彼女は闇の中で動き、何かを手に取っている音がする。
「イゴール。病を防ぐのには何が大事だと思う?」
「えっ……?」
暗闇の中から、アリアからの問いかけが聞こえてきた。
感情が希薄に感じる、落ち着いた声だった。
「え、えっと……」
「私はね、予防だと思うんだ。病に備え生活しバランスのいい栄養をとり運動をする。だけれども、一度伝染病が流行してしまえばそれだけでは難しい。だから、そうしたときに私は患者は人々と切り離して隔離した方がいいと思っていてね」
ゴソゴソ……と服を着替えているのか布が擦れる音がして、その後にカチャリ、カチャリ……と固く冷たい音が聞こえる。
イゴールはそこで、嫌な予感が明確なモノとなってアリアがおかしいのを察知した。
「え、えっと……アリア……一体、何が――」
「――この町を見ただろう? あんなにもう二度と助からぬ病にかかった人々がいて……彼ら彼女らには申し訳ないが、外に出すわけにはいかない。この病は、ここで滅菌せねばならない」
そこで、イゴールは気付いた。
彼女は今回の惨状をまるで流行り病が犯した感染爆発かのように語っているのだ。
レナから説明を受けサヤの悪意による仕業と聞いても、ずっと。
「だから、この町から人々を出られなくした……病は、閉じ込めねばならない……かかったものも……外から入ってきたものも……」
「…………っ!?」
イゴールは必死に服のポケットをまさぐる。
とんでもなくまずい事なっていると、彼はそう気付いたのだ。なので闇を照らし状況を確認するためにポケットの中を探す。
そして小型の魔法灯を取り出した。レナが闇は“人ではないモノ”の領分なので照らす手段はあってもいいとくれたものだ。
イゴールはそれを取り出し、点灯させる。
――眼前に、アリアがいた。
目は大きなレンズで口元が伸びて尖ったマスクを被り、返り血で汚れた白いマント纏いフードをその頭に下ろし、そして左手に魔法銃を、右手に二メートル程のハルバードを持ちそれをイゴールめがけて振り上げているアリアの姿が、そこにあった。

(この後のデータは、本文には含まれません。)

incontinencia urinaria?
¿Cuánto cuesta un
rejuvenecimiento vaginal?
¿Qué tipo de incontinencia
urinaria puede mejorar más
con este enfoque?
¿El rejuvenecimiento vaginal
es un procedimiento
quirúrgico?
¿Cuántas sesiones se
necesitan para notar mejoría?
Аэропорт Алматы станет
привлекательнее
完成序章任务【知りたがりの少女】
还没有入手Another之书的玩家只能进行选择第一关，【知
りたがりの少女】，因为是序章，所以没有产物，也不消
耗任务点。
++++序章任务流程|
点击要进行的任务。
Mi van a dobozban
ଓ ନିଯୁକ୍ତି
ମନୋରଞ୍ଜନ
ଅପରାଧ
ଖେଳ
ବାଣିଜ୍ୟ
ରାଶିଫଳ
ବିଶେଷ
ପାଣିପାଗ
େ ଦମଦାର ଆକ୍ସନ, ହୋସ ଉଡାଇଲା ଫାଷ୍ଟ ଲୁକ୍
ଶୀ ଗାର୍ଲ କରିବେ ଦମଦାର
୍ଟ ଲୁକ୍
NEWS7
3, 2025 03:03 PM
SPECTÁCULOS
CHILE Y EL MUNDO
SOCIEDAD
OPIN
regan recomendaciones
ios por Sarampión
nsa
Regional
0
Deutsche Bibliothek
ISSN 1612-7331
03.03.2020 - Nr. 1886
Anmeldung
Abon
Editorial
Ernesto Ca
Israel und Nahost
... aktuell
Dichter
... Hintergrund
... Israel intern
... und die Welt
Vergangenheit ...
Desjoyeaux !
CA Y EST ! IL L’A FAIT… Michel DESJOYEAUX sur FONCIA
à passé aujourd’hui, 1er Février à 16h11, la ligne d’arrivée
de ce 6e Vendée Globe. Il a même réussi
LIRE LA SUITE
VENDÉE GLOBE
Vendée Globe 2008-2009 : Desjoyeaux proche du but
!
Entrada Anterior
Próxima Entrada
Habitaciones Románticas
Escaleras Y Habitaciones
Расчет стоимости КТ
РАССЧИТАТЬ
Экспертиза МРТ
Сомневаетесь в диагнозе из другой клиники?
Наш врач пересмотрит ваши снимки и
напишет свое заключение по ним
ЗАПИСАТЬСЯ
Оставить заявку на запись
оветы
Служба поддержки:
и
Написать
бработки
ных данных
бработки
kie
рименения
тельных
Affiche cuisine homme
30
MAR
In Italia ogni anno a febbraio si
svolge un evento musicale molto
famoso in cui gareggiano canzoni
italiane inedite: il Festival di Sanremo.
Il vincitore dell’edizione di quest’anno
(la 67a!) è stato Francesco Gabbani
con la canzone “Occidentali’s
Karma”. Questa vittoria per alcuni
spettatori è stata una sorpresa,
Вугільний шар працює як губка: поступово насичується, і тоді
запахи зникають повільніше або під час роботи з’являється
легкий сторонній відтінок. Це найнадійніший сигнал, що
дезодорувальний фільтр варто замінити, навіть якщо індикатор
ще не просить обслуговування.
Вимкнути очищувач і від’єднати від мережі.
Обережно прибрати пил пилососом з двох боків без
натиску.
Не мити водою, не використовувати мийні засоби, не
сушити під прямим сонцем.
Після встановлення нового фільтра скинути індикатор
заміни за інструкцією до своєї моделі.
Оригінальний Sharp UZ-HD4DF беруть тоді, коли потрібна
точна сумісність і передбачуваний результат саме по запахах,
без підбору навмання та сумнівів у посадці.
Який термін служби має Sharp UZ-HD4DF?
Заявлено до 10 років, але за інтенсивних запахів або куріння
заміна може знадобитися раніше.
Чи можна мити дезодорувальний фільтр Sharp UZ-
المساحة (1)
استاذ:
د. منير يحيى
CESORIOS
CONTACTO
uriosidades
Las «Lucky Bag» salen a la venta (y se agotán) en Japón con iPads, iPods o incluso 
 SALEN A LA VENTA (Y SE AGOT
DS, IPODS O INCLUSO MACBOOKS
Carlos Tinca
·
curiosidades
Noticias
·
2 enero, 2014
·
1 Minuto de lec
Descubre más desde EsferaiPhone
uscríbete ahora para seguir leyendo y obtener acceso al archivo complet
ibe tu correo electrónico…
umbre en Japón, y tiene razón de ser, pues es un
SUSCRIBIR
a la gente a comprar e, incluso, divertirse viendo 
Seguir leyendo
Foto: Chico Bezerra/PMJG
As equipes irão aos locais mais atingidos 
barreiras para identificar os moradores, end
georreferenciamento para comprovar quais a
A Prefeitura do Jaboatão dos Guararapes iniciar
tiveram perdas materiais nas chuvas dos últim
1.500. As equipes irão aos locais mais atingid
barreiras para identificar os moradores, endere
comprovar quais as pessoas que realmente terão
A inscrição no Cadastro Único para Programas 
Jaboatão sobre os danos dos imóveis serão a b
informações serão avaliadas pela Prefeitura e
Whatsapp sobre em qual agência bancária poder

「うっ、わあああああああああああああああああっ!?!?」
イゴールはとっさに横に飛んで避ける。
ガギィン! とハルバードの刃が部屋の大理石の床を割った。
これ以上ない殺意の証拠であった。
「ああ、大人しくしろぉイゴール……私は、滅菌せねばならんのだぁ……! この病に満ちた町にいる命、すべてをぉ……! これで頭を開いて、菌を追い出してぇ……それこそが、病の抑止……滅菌だ滅菌滅菌だぁっ! 『人助け』だぁっ! ぐひ、ぐひひひ、ぐひひひひひひひひひひひひっ!!!!」
到底正気ではない声色で異常な笑い声と共にどうかしている言葉を鳥のようなマスク越しから聞かせてくるアリア。
狂い医者とでも言うべき怪物が、そこに表れていた。